Saturday, June 18, 2011

Data Warehouse Needs Analysis

There are many considerations to be made when researching and choosing a data warehouse solution for an organization. To complete a detailed needs analysis would take a number of days and meetings with key personnel. With that said, it is difficult to add much to the information detailed by Bernhardt's book (Bernhardt, pp. 57-72). I will be addressing these needs in a more generic way, since Reading School District already has a data warehouse in place.

As I thought through the process and choices of key committee members, I came up with a similar list to Bernhardt: IT staff, project manager, principals, vice principals, other administrators, teachers, finance office personnel, and school board members. The roles of the members vary depending on the phase of the project, which would be laid out by the project manager. Initially, the project team should meet and determine the priorities for choosing a system – eg, speed of implementation, maximizing system features, bottom line cost, etc. Timing and cost are most often considerations, as it makes sense for systems to be installed at logical timeframes – the beginning of a school year, the beginning of a financial fiscal year, etc. Cost is always a consideration, and much more so in the current economic climate.

The scope of the data warehouse will vary from school to school and will be based on the priorities of the school with regards to its mission and vision. Coming to a common agreement on the purposes, users, uses, and data requirements is important and putting these in writing is also important for project direction and for future reflection on the system which has been implemented. These requirements should continually be in front of the project team to ensure that they go in the right direction and do not attempt to implement features not in the original project scope.

Determining data readiness entails all of the things to which Bernhardt refers – evaluation of the current network, currently existing data, and the amount of money available for a new system. The network is the underlying foundation of any successful software solution. An organization will not want to lose any current data and implementation of a new system will likely involve mapping / converting current data to a new solution. And, ultimately, financial concerns will constrain the scope of any software solution. One thing to keep in mind regarding software costs is that they can be negotiable. A simple example comes to mind – tax preparation software is much more valuable on April 1st than it is on April 16th, at which time one would be hard pressed to find anyone willing to pay $29 for tax preparation software!

Once the network groundwork has been laid, identifying the personnel available to do the work is important. Notice that all of this groundwork – counting the cost both in terms of dollars spent on software and personnel – is done before even approaching a vendor. An organization that invests due diligence in this part of the software selection process is well on its way to implementation of a successful solution for all constituents involved.




Bernhardt, V.L. (2008).
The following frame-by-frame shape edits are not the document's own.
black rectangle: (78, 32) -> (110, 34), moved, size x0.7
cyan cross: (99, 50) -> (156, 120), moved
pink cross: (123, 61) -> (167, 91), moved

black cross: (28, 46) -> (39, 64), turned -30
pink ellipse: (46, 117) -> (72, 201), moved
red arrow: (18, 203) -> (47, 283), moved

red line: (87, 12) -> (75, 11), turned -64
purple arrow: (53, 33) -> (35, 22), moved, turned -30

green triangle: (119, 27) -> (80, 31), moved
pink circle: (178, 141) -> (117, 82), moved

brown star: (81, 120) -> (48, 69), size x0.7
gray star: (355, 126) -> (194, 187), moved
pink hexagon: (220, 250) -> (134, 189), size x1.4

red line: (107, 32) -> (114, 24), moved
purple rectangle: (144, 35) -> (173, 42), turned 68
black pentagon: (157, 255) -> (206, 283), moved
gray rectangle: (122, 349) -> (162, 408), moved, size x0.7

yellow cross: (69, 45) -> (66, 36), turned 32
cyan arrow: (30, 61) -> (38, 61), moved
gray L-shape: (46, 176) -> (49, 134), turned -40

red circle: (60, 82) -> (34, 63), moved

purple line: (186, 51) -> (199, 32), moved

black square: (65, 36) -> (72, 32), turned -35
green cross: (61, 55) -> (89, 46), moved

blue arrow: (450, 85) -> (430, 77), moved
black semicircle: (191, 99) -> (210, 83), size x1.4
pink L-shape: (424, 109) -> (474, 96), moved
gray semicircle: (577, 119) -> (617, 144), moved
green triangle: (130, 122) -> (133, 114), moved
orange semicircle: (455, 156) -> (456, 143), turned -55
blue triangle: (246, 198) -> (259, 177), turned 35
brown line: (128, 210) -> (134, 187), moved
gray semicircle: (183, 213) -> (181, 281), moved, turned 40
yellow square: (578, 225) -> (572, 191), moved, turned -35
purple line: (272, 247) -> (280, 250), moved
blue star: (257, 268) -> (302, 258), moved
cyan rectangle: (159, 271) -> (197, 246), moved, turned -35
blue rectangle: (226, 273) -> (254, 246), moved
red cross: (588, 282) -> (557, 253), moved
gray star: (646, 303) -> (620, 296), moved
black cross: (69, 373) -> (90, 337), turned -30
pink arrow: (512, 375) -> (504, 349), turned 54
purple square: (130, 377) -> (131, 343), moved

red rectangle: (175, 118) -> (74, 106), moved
Translating data into information to improve teaching and learning. Larchmont, NY: Eye On Education, Inc.

Wednesday, June 15, 2011

Data Warehouse Planning and Selection Process

Chapter 5 of Bernhardt's book details the steps for planning a data warehouse for an organization. The purpose of this planning is to connect the various types of data – demographic, student learning, school process, and perceptions – in order to provide comprehensive data analysis (Bernhardt, p. 57). Bernhardt details seven steps necessary in the planning: 1) establishing a project team; 2) defining the scope of the data warehouse; 3) determining data readiness; 4) determining the desired data; 5) determining who is going to do the work; 6) determining the levels of access; and, 7) selecting data warehouse vendor (Bernhardt, p. 61-72). I view this process as laying the foundation for the construction of a skyscraper – there are so many unseen things going on underneath the surface which result in the successful construction of a really tall building.

Chapter 6 discusses data discovery and data mapping. At the lowest level, this process includes defining each piece of data needed in the data warehouse, its characteristics, and potential values. For example, birthdate will be entered in the format mm/dd/yyyy. The National Center for Education Statistics (NCES) refers to the entity (description), attribute (characteristics), and instance (attribute value) of the data (Bernhardt, p. 74). From a larger perspective, data discovery results in determining the reports needed from the system and cleaning up dirty data (Bernhardt, p. 73).

Chapter 7 discusses selection of analytical tools which will be used to make effective use of the data mapped through the data discovery and mapping process. Bernhardt contends that data warehouses and analytical tools must make the data accessible, consistent, and secure (Bernhardt, p. 85). The data warehouse must continuously adapt to meet users' needs. The various capabilities of a system – things such as levels of data access, intuitive use, and easy report generation – as well as vendor considerations – implementation timeframe, vendor support, and forming consortiums with like-minded districts – are also discussed (Bernhardt, p. 86-93).

Chapter 8 discusses whether a data warehouse solution should be built in-house or purchased from a vendor. Bernhardt quickly concludes that purchasing a system from a vendor is the better option, but the implementation of the system will not be successful without the support of in-house staff (Bernhardt, p. 95-96). She gives three different scenarios resulting in various levels of success or failure and emphasizes the need for IT staff and district leadership to work hand-in-hand for a successful solution.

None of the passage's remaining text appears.